The convention has a list of countries, called Annex I to the convention, with historical responsibility. The other countries, including India, were called non-Annex I.
The US and most developed countries want no reference to the Annex I in the Paris pact. They say some poor countries have become emerging economies and all countries should be brought on a par. India and some developing countries believe doing away with the annexes will remove historical responsibility, while emissions stocked by the developed countries have not changed with time.
The developed nations, however, agree the Paris agreement would be decided under the UNFCCC. The convention would be like a constitution of a country, and the Paris agreement would implement its objectives like a law. One of that principles is that of common but differentiated responsibilities.
Developed countries often refer to the fact that current and future emissions are bound to increase from emerging economies such as India and that must be prevented under the Paris agreement.
Since the convention was signed, the stocks of emissions from developed countries have risen. Developing countries are getting on to that path. “If only the current and future flow of emissions is tackled and historical emissions forgotten, then the burden of fighting climate change for historical emissions too gets transferred to our shoulders,” explained a negotiator.
But the US has held it will not permit the reference to the Annex I and non-Annex countries in the Paris agreement. Some countries have suggested referring to the differentiation (and consequently the historical responsibility) by using terms such as developed and developing countries.
While in common parlance the words are used often while reporting on climate negotiations and the differentiation built into the convention’s architecture, the phrases actually have no clear agreed definition in UN forums.
Bringing these terminologies into the Paris agreement would require these to be defined by consensus of all 196 countries. It could become a chicken-and-egg situation, because again the US is firm it will not permit any reference to historical emissions.

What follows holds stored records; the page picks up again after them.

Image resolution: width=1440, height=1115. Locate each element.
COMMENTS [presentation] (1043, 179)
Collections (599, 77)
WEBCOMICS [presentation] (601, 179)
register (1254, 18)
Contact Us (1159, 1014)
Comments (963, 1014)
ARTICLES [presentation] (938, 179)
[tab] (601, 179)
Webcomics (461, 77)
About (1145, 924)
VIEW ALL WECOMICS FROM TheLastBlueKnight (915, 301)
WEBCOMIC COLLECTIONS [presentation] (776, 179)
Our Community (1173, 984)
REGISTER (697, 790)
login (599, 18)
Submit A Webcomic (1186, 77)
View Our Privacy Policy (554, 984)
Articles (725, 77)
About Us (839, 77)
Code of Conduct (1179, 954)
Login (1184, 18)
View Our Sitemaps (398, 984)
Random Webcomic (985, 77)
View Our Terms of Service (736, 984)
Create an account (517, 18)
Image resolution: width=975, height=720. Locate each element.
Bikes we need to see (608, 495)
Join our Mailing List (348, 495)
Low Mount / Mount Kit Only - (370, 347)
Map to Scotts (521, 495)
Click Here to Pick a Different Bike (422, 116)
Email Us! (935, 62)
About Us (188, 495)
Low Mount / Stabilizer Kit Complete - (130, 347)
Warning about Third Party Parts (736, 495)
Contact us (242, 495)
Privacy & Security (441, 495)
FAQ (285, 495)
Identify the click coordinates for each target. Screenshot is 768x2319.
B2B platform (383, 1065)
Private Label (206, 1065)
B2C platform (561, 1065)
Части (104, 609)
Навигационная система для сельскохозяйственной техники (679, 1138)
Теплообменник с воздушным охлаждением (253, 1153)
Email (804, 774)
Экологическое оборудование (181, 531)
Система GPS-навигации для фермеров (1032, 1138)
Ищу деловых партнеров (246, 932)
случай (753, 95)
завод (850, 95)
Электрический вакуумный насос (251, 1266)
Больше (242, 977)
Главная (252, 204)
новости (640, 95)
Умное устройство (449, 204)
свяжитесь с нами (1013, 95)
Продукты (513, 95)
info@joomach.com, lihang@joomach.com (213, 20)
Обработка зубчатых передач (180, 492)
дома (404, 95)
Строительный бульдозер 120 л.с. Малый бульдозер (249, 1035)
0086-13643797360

If the terms are not defined, then annexure-based differentiation could continue by default.
The idea of a carbon budget — with global responsibility being divided based on how much carbon stock each country should ideally be permitted to stream — also fails in the face of the US red lines.
The temperature-limit goal generates the total carbon stock that the planet can take. The parameters for carbon budget would have to be decided by consensus between 196 countries. Each country would want to define it on the basis of where its own carbon emissions, demographics and economies stand and how these are projected to grow. A consensus would remain elusive.
To break the logjam India, proposes that differentiation be kept alive by creating distinctly different nature of responsibilities in each of the elements of the Paris agreement, whether it is reducing emissions, providing climate finance or enabling clean technological devolution. This is often referred to as operationalisation of the principle of differentiation.
So far, it’s been strongly supported in this demand by many developing countries. Countries with tiny economies having clarity that their emissions would never be significant see no reason to argue for differentiation. This lot includes several least developed countries and small island countries.
The next one week will see India and others facing a challenge in this space. A question that has been asked often of India at the Paris summit is will it block the negotiations? One could turn it around and ask, would India be willing to stand with a few, or even no partner-countries, to defend its carbon and development rights.
The Indian delegation at Paris led by Javadekar would hope an answer to that question, regardless of how it is asked, is not needed by Friday when the French hope to seal the Paris agreement.